Pass a year learning in Hangzhou, yifenfei arrival hometown Ningbo at finally. Leave Ningbo one year, yifenfei have many people to meet. Especially a good friend Merceki.

Yifenfei’s home is at the countryside, but Merceki’s home is in the center of city. So yifenfei made arrangements with Merceki to meet at a KFC. There are many KFC in Ningbo, they want to choose one that let the total time to it be most smallest. 

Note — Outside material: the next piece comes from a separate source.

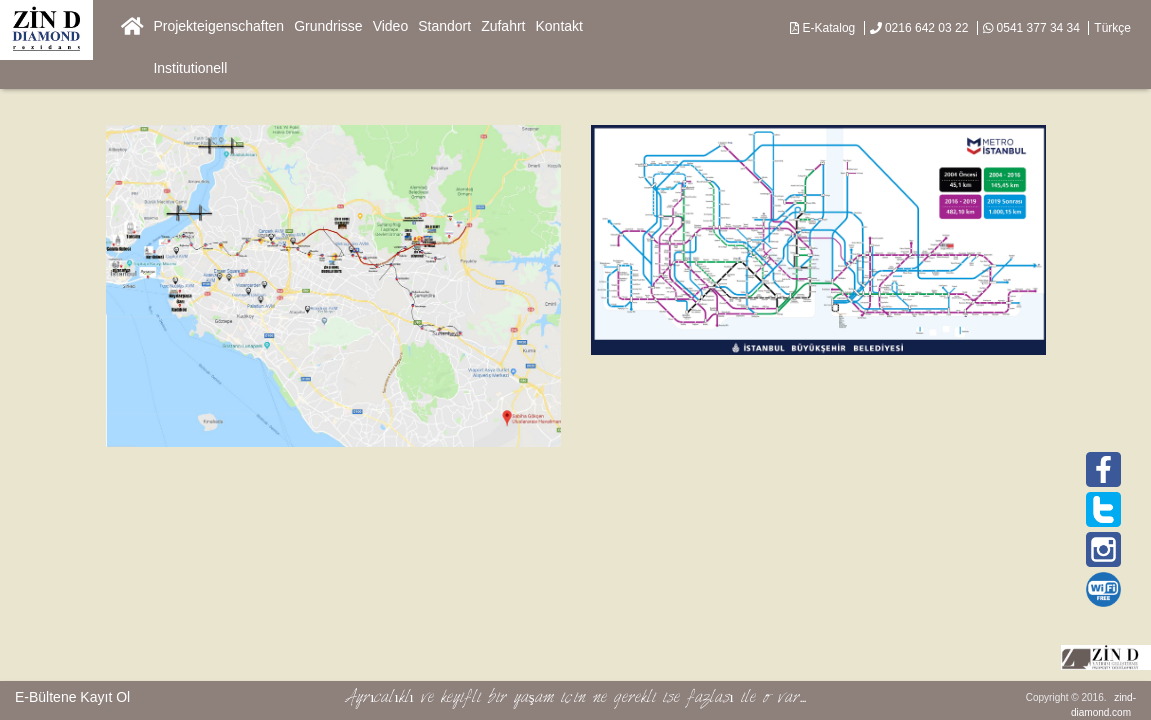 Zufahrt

Now give you a Ningbo map, Both yifenfei and Merceki can move up, down ,left, right to the adjacent road by cost 11 minutes.

Input

The input contains multiple test cases.

Each test case include, first two integers n, m. (2<=n,m<=200). 

Next n lines, each line included m character.

‘Y’ express yifenfei initial position.

‘M’    express Merceki initial position.

‘#’ forbid road;

‘.’ Road.

‘@’ KCF

Output

For each test case output the minimum total time that both yifenfei and Merceki to arrival one of KFC.You may sure there is always have a KFC that can let them meet.

Sample Input

4 4
Y.#@
....
.#..
@..M
4 4
Y.#@
....
.#..
@#.M
5 5
Y..@.
.#...
.#...
@..M.
#...#

Sample Output

66
88
66

———————————————————————————————————————————————————

题目说两个人，他们想在某家KCF见面，要求他们到这家KCF的时间花费最少。

我们从每个kfc出发搜到每个人，选出到两个人距离和最小的就是答案

#include<iostream>
#include<cstdio>
#include<cmath>
#include<cstring>
#include<queue>
using namespace std;

char mp[205][205];
int dir[4][2]={{-1,0},{1,0},{0,-1},{0,1}};
int vir[205][205];
int m,n,ans1,ans2,mn;

struct node
{
    int x,y,cnt;
};

bool cheak(int i,int j)
{
    if(i<1||i>m||j<1||j>n||mp[i][j]=='#')
        return 0;
    else
        return 1;
}

void bfs(int si,int sj,int yi,int yj,int mi,int mj)
{
    queue<node>q;
    node f,d;
    memset(vir,0,sizeof(vir));
    f.x=si;
    f.y=sj;
    f.cnt=0;
    vir[f.x][f.y]=1;
    q.push(f);
    while(!q.empty())
    {
        f=q.front();
        q.pop();
        if(ans1==-1&&ans2==-1&&2*f.cnt>=mn)
            return;
        if(ans1==-1&&ans2!=-1&&f.cnt+ans2>=mn)
            return;
        if(ans1!=-1&&ans2==-1&&f.cnt+ans1>=mn)
            return;

        if(f.x==yi&&f.y==yj&&ans1==-1)
        {
            ans1=f.cnt;
        }
        if(f.x==mi&&f.y==mj&&ans2==-1)
        {
            ans2=f.cnt;
        }
        if(ans1!=-1&&ans2!=-1)
            return;
        for(int i=0;i<4;i++)
        {
            d.x=f.x+dir[i][0];
            d.y=f.y+dir[i][1];
            if(cheak(d.x,d.y)&&!vir[d.x][d.y])
            {
                d.cnt=f.cnt+1;
                vir[d.x][d.y]=1;
                q.push(d);
            }
        }
    }
    return ;
}

int main()
{
    int yi,yj,mi,mj,ans;
    while(scanf("%d%d",&m,&n)!=EOF)
    {
        for(int i=1;i<=m;i++)
            for(int j=1;j<=n;j++)
            {
                cin>>mp[i][j];
                if(mp[i][j]=='Y')
                {
                    yi=i;
                    yj=j;
                }
                if(mp[i][j]=='M')
                {
                    mi=i;
                    mj=j;
                }
            }
            mn=100000;
            for(int i=1;i<=m;i++)
                for(int j=1;j<=n;j++)
                {
                    if(mp[i][j]=='@')
                    {
                        ans1=-1;
                        ans2=-1;
                        bfs(i,j,yi,yj,mi,mj);
                        if(ans1!=-1&&ans2!=-1)
                        {
                            ans=ans1+ans2;
                            if(ans<mn)
                                mn=ans;
                        }
                    }
                }
                printf("%d\n",mn*11);

    }
    return 0;
}